Review: Walking With Dinosaurs
PLOT: WALKING WITH DINOSAURS follows Patchi and his dinosaur clan on a prehistoric adventure. Along the way they face foes from other animals as well as a dangerous fire and an ever-changing world which will eventually lead to their end.
You’d think a movie entitled WALKING WITH DINOSAURS would be a majestic experience. Too bad this trip to a prehistoric past is so damn dumb. The movie opens up with Karl Urban as Uncle Zack bringing his teenage nephew and his young niece on a digging expedition. Apparently the obnoxious teen has grown tired of dinosaurs – I can’t blame him after this flick – and he chooses to wait by the truck. Once he is alone, a bird flies down and lands on the vehicle to start a conversation. Sounding an awful lot like John Leguizamo, his new feathered pal immediately begins lecturing the boy on how important it is to know about… well, I’m sure you can figure that out. Alas, we are suddenly transported into a time when dinosaurs ruled the earth and apparently were pretty irritating.
The story revolves around Patchi (Justin Long) a young runt of a dinosaur who is injured early on when a bigger and meaner dino attacks. He has a bully of an older brother named Scowler (Skyler Stone) who picks on him every chance he gets. The short running time finds this large pack of prehistoric beasts migrating throughout the entire movie. Tragedy happens. Scowler becomes a leader. Patchi finds romance with Juniper (Tiya Sircar) and a little bit of a love triangle ensues. And we mustn’t forget the wraparound story of a young teen that needs to learn it is cool to dig – literally and figuratively – the prehistoric age.
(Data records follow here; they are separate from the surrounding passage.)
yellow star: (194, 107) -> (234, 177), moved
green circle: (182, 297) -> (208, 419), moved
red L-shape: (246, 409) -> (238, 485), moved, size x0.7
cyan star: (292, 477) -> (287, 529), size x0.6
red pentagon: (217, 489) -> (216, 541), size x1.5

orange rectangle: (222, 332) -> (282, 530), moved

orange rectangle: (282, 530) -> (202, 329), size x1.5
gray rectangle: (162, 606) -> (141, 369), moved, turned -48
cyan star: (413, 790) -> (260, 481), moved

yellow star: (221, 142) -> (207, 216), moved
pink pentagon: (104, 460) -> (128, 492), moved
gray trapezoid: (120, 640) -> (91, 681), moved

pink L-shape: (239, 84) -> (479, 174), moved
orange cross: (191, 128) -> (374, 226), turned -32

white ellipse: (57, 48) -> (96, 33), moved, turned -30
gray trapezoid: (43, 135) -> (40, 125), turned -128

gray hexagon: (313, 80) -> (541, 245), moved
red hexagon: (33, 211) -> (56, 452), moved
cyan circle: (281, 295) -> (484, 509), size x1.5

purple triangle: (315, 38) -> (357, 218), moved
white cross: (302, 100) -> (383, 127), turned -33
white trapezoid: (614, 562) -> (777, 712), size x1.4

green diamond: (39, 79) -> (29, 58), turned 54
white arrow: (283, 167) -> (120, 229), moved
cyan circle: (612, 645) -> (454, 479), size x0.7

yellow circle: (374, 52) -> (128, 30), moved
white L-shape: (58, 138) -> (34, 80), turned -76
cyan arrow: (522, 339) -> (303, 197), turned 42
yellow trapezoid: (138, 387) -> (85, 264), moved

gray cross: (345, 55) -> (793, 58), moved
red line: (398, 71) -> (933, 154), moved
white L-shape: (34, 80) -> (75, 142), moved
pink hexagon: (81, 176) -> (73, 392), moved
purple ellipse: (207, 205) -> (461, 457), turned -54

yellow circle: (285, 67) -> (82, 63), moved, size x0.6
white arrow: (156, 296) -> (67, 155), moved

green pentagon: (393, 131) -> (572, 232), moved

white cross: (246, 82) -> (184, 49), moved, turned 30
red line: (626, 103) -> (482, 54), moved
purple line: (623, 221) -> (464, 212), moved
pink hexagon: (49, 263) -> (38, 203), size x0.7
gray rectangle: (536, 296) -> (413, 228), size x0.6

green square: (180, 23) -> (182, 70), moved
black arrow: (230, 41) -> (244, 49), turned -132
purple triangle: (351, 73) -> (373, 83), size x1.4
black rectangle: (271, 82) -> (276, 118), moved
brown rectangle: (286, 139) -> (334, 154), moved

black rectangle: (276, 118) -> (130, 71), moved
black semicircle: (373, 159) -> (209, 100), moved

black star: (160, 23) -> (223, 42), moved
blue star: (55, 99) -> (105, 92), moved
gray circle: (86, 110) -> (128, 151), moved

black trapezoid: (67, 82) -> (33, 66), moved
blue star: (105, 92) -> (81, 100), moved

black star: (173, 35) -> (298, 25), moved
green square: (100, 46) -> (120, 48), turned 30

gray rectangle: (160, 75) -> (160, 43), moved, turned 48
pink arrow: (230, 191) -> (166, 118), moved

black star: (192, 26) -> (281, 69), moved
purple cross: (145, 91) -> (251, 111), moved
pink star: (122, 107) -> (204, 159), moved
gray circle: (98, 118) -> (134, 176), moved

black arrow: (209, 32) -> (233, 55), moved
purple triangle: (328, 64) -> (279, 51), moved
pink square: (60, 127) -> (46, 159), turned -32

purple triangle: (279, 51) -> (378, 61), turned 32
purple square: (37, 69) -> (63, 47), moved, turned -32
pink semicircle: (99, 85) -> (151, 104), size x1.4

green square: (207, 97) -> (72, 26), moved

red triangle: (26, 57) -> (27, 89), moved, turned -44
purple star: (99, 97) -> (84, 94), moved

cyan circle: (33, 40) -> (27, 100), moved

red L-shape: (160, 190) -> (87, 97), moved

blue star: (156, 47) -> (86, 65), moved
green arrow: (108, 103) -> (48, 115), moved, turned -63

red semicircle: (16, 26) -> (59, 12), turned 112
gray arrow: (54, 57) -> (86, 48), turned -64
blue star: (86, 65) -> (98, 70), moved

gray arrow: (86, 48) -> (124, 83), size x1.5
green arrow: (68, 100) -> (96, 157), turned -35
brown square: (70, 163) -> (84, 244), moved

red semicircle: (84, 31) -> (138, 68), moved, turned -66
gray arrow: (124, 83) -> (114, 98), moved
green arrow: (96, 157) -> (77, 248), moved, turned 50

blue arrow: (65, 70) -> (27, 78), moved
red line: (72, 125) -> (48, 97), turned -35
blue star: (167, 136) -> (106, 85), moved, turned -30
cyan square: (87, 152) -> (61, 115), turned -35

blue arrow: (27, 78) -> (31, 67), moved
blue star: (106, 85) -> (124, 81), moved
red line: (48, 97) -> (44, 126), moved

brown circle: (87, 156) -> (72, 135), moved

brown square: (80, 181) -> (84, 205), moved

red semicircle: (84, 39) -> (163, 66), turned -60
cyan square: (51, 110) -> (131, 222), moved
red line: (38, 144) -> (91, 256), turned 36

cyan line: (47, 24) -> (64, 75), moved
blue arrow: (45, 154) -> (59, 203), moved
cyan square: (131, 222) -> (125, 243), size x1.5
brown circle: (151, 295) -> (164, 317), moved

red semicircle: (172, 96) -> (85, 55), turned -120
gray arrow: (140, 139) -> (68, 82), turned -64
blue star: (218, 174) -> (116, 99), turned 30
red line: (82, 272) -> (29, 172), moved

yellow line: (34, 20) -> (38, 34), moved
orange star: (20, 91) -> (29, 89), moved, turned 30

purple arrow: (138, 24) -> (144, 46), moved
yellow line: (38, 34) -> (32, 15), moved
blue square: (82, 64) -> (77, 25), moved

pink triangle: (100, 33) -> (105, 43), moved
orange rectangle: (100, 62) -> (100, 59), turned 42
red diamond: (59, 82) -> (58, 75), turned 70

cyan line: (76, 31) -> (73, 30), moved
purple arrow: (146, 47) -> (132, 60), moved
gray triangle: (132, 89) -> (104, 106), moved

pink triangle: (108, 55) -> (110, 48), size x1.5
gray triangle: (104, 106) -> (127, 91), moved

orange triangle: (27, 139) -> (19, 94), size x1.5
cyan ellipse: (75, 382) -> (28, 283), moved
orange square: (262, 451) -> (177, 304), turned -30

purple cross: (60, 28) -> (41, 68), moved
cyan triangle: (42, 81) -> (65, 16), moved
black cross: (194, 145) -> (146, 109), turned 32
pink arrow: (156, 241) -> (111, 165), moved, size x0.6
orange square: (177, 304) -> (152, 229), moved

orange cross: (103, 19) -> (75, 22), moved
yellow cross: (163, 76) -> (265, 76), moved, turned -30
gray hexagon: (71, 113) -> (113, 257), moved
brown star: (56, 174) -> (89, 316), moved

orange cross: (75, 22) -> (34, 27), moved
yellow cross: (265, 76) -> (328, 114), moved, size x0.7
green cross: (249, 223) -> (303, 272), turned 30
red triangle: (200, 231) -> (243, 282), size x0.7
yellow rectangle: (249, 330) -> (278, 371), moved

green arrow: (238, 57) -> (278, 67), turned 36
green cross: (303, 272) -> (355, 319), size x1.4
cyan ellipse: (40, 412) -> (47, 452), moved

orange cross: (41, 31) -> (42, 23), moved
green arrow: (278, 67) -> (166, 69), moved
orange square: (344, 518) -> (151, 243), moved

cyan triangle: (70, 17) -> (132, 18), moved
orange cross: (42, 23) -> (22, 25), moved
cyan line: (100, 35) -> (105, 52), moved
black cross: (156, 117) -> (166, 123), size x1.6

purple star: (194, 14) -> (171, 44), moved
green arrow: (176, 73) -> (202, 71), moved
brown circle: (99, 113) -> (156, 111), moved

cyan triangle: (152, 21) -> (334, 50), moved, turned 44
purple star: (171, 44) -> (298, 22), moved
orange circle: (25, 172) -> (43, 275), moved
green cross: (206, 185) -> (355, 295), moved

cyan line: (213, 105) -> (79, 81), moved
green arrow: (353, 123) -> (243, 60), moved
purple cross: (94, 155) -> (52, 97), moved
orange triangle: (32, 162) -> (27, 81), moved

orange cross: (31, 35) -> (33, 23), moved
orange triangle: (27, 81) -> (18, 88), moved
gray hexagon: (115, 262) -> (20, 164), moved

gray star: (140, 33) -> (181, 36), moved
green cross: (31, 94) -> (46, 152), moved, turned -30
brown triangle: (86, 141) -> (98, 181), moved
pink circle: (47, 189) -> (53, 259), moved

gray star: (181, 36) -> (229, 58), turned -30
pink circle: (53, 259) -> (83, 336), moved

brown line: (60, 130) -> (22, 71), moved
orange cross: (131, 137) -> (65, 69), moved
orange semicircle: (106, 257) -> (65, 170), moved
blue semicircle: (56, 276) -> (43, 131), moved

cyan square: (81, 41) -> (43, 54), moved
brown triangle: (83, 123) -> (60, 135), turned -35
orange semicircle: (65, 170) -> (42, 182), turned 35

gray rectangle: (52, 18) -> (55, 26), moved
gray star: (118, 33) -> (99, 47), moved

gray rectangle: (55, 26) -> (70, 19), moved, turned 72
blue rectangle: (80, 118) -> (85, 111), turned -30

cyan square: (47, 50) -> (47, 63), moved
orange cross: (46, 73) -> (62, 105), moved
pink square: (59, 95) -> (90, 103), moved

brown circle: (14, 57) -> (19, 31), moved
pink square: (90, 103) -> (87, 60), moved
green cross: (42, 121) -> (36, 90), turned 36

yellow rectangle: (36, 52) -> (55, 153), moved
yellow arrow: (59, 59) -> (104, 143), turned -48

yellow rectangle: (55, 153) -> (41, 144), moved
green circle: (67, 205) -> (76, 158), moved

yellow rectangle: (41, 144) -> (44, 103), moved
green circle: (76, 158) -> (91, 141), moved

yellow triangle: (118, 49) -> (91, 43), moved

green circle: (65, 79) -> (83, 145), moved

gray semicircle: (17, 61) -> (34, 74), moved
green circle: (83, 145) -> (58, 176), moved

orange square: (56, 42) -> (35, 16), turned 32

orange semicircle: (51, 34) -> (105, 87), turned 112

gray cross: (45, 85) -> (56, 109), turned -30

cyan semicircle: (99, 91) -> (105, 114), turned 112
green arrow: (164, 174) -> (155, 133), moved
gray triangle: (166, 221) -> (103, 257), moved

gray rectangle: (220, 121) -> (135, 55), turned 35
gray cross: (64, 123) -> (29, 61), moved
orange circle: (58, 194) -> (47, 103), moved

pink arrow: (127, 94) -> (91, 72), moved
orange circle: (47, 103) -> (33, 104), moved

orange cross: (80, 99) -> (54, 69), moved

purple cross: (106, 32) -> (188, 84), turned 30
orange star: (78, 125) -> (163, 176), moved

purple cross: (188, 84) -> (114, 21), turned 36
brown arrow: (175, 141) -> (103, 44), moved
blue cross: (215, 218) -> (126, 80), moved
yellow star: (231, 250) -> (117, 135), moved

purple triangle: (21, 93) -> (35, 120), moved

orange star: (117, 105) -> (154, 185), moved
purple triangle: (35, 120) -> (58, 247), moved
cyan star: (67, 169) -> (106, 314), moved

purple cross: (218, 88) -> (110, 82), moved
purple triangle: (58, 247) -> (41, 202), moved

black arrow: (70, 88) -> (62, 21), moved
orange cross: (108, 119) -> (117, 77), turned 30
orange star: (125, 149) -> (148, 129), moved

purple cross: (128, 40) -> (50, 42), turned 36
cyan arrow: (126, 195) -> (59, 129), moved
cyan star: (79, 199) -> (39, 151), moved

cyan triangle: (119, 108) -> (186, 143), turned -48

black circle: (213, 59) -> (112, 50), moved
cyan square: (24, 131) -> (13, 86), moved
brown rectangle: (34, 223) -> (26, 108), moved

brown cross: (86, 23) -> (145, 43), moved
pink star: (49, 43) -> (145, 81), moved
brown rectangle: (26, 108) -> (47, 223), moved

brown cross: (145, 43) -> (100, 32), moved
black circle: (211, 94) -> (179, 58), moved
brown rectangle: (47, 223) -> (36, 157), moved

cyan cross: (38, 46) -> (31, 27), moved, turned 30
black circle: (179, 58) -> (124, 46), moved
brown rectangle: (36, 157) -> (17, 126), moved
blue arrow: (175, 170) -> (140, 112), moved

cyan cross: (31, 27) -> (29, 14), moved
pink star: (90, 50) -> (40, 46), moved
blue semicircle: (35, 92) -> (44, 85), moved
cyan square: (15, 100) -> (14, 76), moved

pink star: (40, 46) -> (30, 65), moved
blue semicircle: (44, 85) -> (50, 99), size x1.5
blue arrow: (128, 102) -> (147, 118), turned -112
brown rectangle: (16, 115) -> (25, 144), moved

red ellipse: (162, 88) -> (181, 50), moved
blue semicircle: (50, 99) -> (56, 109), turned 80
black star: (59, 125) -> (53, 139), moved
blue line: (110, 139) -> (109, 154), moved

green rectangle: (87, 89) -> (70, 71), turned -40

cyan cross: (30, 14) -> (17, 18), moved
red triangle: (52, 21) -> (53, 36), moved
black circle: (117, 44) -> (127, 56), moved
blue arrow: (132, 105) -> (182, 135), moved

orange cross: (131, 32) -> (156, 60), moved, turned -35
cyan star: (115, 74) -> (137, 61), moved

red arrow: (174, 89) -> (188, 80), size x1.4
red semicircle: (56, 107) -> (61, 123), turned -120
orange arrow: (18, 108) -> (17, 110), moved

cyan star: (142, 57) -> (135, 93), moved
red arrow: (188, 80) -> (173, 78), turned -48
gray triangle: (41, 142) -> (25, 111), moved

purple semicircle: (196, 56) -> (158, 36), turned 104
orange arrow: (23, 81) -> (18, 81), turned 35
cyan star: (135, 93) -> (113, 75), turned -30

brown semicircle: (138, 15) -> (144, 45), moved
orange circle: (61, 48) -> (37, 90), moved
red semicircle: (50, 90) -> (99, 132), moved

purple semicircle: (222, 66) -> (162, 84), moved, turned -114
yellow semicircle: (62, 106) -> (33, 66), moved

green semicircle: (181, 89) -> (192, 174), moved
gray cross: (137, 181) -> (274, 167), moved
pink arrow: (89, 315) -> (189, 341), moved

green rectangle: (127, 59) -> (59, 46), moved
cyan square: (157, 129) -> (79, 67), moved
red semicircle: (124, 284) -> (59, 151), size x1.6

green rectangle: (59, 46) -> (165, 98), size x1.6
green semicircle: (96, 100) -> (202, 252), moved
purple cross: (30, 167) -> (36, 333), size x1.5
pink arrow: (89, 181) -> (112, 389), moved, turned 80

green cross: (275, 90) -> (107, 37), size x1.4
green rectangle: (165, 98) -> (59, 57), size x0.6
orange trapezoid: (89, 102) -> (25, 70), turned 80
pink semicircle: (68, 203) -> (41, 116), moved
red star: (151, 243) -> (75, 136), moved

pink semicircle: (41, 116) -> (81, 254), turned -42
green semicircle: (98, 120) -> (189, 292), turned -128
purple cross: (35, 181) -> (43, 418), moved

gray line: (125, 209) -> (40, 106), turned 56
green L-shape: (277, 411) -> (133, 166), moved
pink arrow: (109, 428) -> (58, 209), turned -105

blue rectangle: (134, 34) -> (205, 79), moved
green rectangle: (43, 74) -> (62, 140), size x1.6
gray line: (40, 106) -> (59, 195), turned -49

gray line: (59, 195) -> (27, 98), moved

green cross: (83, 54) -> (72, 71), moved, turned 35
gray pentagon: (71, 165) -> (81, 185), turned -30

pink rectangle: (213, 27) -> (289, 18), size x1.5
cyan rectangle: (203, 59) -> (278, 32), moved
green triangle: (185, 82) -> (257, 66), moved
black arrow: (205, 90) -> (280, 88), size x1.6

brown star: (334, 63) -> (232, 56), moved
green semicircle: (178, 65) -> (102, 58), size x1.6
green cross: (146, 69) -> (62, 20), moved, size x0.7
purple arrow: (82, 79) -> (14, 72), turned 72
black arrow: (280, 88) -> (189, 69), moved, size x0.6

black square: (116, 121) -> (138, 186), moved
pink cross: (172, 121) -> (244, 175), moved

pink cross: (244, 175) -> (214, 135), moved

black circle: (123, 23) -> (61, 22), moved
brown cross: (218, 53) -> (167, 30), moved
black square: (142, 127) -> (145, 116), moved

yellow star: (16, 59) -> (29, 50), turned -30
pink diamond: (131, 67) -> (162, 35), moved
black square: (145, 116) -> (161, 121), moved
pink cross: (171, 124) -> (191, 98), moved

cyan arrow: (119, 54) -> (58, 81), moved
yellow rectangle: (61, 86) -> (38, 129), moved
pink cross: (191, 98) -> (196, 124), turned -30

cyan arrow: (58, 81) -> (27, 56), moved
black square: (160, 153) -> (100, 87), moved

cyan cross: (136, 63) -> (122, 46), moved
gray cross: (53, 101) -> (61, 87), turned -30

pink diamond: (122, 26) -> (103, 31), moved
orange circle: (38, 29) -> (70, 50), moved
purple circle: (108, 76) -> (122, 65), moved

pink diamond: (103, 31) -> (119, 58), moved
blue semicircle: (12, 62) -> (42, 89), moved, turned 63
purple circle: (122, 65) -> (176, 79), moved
With only a few of the animals talking, it seems a bit of a joke as their father just roars and grunts. Aside from the bird – who is a relative to Leguizamo’s feathered friend – only the three lead dinosaurs can talk. This fact certainly won’t bother the younger viewers, but like everything else in the script by John Collee, it just felt like lazy storytelling. And speaking of lazy, why do the voices of the dinosaurs that do talk never change at all? Justin Long sounds like Justin Long as a runt of an animal as well as an adult who must protect his kind. Usually when animated characters grow, so do the actors playing them. Apparently Long’s Patchi – as well as the few other talking animals – sound like an adult from their birth. This may be nitpicking, but this was a really grating aspect of these dismally dull characters.
In an effort to educate as well as entertain, the filmmakers have an interesting – and by that I mean maddening – way to teach about the kinds of dinosaurs that are in the film. They freeze frame on whatever animal it is and with the help of a title card as well as a young voice actor, it explains exactly what you are looking at. Clearly it would be difficult to explain this any other way, but as a viewer trying to get through this story it is distracting. Perhaps this would be a great way to educate your children but it would probably be more beneficial to watch the WAKING WITH DINOSAURS documentary from 1999. At least you wouldn’t be sidetracked by the painfully dopey story and script.
The dialogue may be inane and the characters paper thin but this educational children’s flick does have one thing going for it, the effects are impressive. Co-directors Barry Cook and Neil Nightingale work magic together by bringing the viewer on an impressive visual journey. Using Cook’s talent with animation and Nightingale’s skilled documentarian background, they definitely have the look of the film right. Working with 3D animation they manage to give life to Patchi and his clan, enough so that the young ones will enjoy themselves a hell of a lot more than the parents will.
WALKING WITH DINOSAURS is visually remarkable but you’d be better off to just rent the original documentary if you want anything more than that. That way you don’t have to put up with the insipidly stupid characters and of course don’t forget the occasional poop joke. It’s a shame really as this could have been a spectacular as well as an educational movie going experience for the whole family. The animation department deserved a better story and script than this.